[Recorded data]
^^^^^^^^
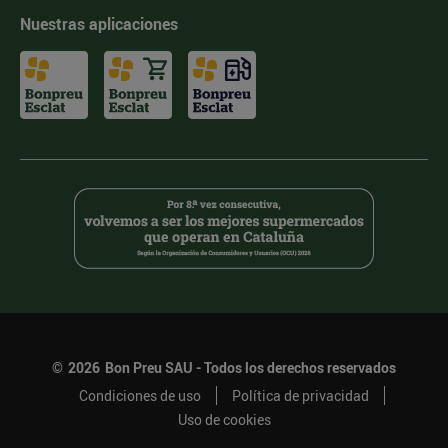
Nuestras aplicaciones
©
2026
Bon Preu SAU - Todos los derechos reservados
Condiciones de uso
Política de privacidad
Uso de cookies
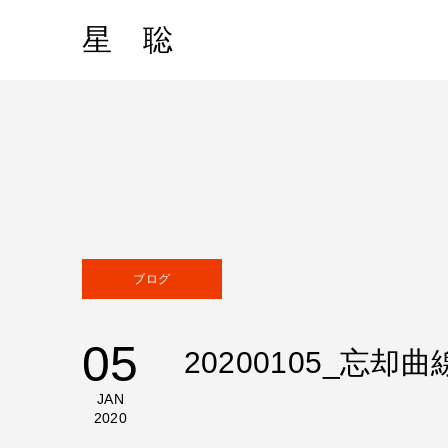
星 聡
ブログ
05
20200105_忘
JAN
2020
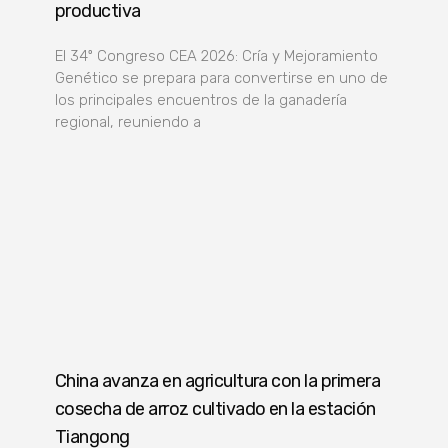
productiva
El 34º Congreso CEA 2026: Cría y Mejoramiento
Genético se prepara para convertirse en uno de
los principales encuentros de la ganadería
regional, reuniendo a
China avanza en agricultura con la primera
cosecha de arroz cultivado en la estación
Tiangong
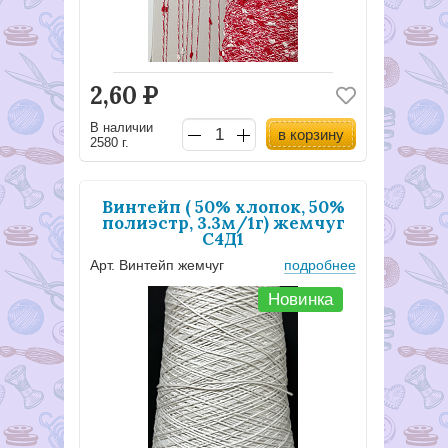
2,60
Р
В наличии
в корзину
2580 г.
Винтейп ( 50% хлопок, 50%
полиэстр, 3.3м/1г) жемчуг
С4Д1
Арт. Винтейп жемчуг
подробнее
Новинка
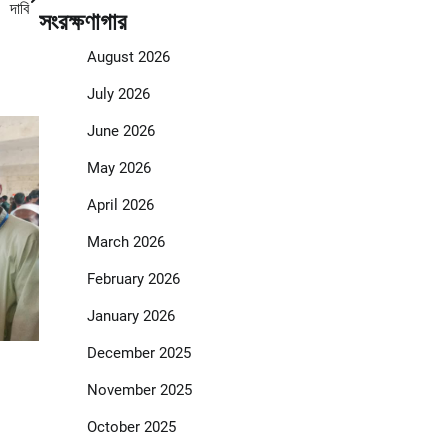
দাবি
সংরক্ষণাগার
August 2026
July 2026
June 2026
May 2026
April 2026
March 2026
February 2026
January 2026
December 2025
November 2025
October 2025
^^^^^^^^
**Required work**
Reproduce all of the entries word for word, skipping any pictures they hold.

**Reply**
Nuestras aplicaciones
©
2026
Bon Preu SAU - Todos los derechos reservados
Condiciones de uso
Política de privacidad
Uso de cookies
星 聡
ブログ
05
20200105_忘
JAN
2020
productiva
El 34º Congreso CEA 2026: Cría y Mejoramiento
Genético se prepara para convertirse en uno de
los principales encuentros de la ganadería
regional, reuniendo a
China avanza en agricultura con la primera
cosecha de arroz cultivado en la estación
Tiangong
2,60
Р
В наличии
в корзину
2580 г.
Винтейп ( 50% хлопок, 50%
полиэстр, 3.3м/1г) жемчуг
С4Д1
Арт. Винтейп жемчуг
подробнее
Новинка
দাবি
সংরক্ষণাগার
August 2026
July 2026
June 2026
May 2026
April 2026
March 2026
February 2026
January 2026
December 2025
November 2025
October 2025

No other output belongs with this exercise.